The inventor wants a patent to protect an invention, ostensibly to use the patent for a commercial purpose: to license or to build a business around a product or service.
The patent agent or attorney wishes to provide a service at a reasonable price. Included in the price for the service is, among other things, liability for problems that may occur in the future. For each action the patent agent or attorney undertakes, they also undertake a risk of being sued for any mistakes or issues that come up after the fact.
This liability is something that the inventor implicitly demands. By asking an attorney to read over a document and declare it good, the inventor assumes that any problems were caught and, if any problems arise, the inventor is covered.
Let’s look as the business proposition from the attorney’s point of view. First, since the inventor wants to draft an entire patent application, there is a presumption that there would be a reduced fee for the attorney. Second, the attorney is asked to take on the full liability for any problems.
Third, the likelihood of a problem increases incredibly in this situation. The problems that may be encountered during drafting are often failing to include enough language to disclose a pertinent feature, inadvertently or improperly using one of the forbidden words of patent drafting, including references to prior art of any form, or any of a host of other issues.
I think in some cases, inventors may have encountered patent attorneys who act as mere scriveners who dutifully write down whatever the inventor says and adds little else. In many cases, the inventors may be intimidated with the prospects of the filing process for the invention and may be afraid that they may forget something simple or make some kind of administrative error. However, the inventor views what the patent attorney did as adding little technical or legal value.
The single biggest roadblock when attempting this type of engagement is that the inventor unwittingly does not disclose the invention. When I draft a patent application, I spend the appropriate amount of time in a structured interview with the inventor to fully ferret out the intricacies and details of the invention, which enables me to draft claims appropriate to the scope of the invention and write a specification that properly supports the invention. Instead of that, the inventor sends a document that is woefully inadequate and wants me to put the proverbial lipstick on the pig to make it ‘legal’, whatever that means.

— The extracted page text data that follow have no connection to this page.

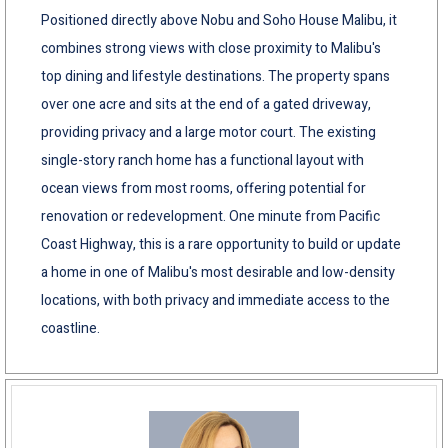
Positioned directly above Nobu and Soho House Malibu, it
combines strong views with close proximity to Malibu's
top dining and lifestyle destinations. The property spans
over one acre and sits at the end of a gated driveway,
providing privacy and a large motor court. The existing
single-story ranch home has a functional layout with
ocean views from most rooms, offering potential for
renovation or redevelopment. One minute from Pacific
Coast Highway, this is a rare opportunity to build or update
a home in one of Malibu's most desirable and low-density
locations, with both privacy and immediate access to the
coastline.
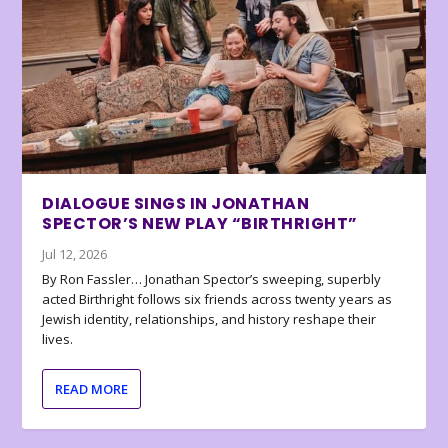
DIALOGUE SINGS IN JONATHAN
SPECTOR’S NEW PLAY “BIRTHRIGHT”
Jul 12, 2026
By Ron Fassler… Jonathan Spector’s sweeping, superbly
acted Birthright follows six friends across twenty years as
Jewish identity, relationships, and history reshape their
lives.
READ MORE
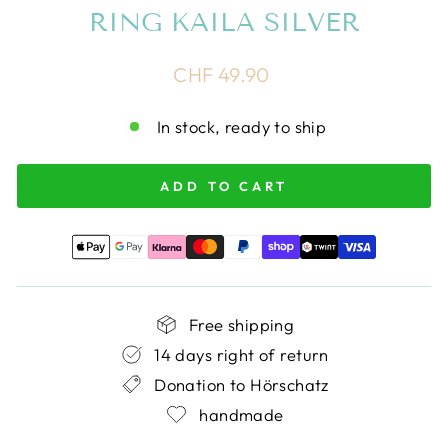
RING KAILA SILVER
Regular
CHF 49.90
price
In stock, ready to ship
ADD TO CART
Free shipping
14 days right of return
Donation to Hörschatz
handmade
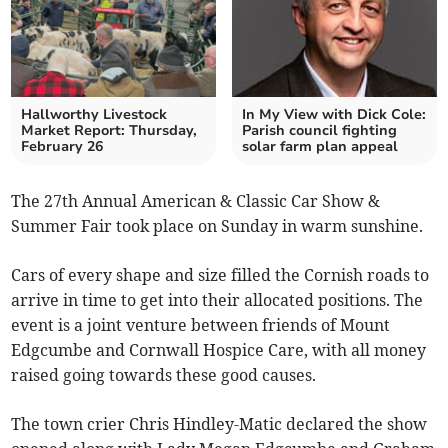
Hallworthy Livestock
In My View with Dick Cole:
Market Report: Thursday,
Parish council fighting
February 26
solar farm plan appeal
The 27th Annual American & Classic Car Show &
Summer Fair took place on Sunday in warm sunshine.
Cars of every shape and size filled the Cornish roads to
arrive in time to get into their allocated positions. The
event is a joint venture between friends of Mount
Edgcumbe and Cornwall Hospice Care, with all money
raised going towards these good causes.
The town crier Chris Hindley-Matic declared the show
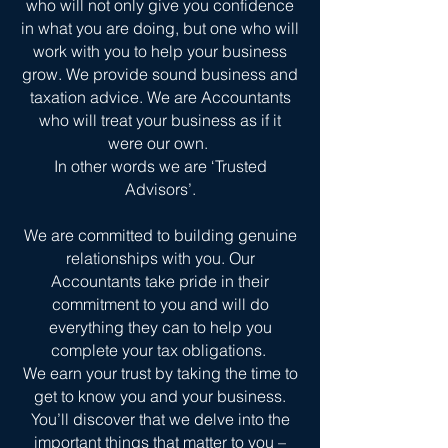
who will not only give you confidence
in what you are doing, but one who will
work with you to help your business
grow. We provide sound business and
taxation advice. We are Accountants
who will treat your business as if it
were our own.
In other words we are ‘Trusted
Advisors’.
We are committed to building genuine
relationships with you. Our
Accountants take pride in their
commitment to you and will do
everything they can to help you
complete your tax obligations.
We earn your trust by taking the time to
get to know you and your business.
You’ll discover that we delve into the
important things that matter to you –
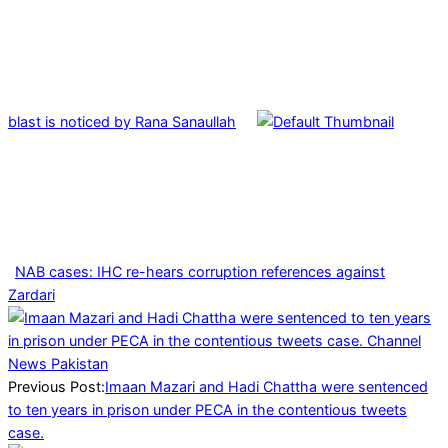
blast is noticed by Rana Sanaullah
NAB cases: IHC re-hears corruption references against
Zardari
2026-
01-
24
Previous Post:
Imaan Mazari and Hadi Chattha were sentenced
to ten years in prison under PECA in the contentious tweets
case.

When I am asked by an inventor to assume complete liability for drafting their patent application, I will happily do that when I get to use my process for which I will take full responsibility. However, when I have to read, edit, and rewrite the inventor’s work, especially when I cannot use my tried and true process, it takes me considerably longer and the product quality is unfailingly poorer, leading to a higher liability. Thus, if I were to take on such a project, I would charge accordingly, and the inventor may be disappointed to find out that the charges may be two or three times the cost of just having me write the application myself.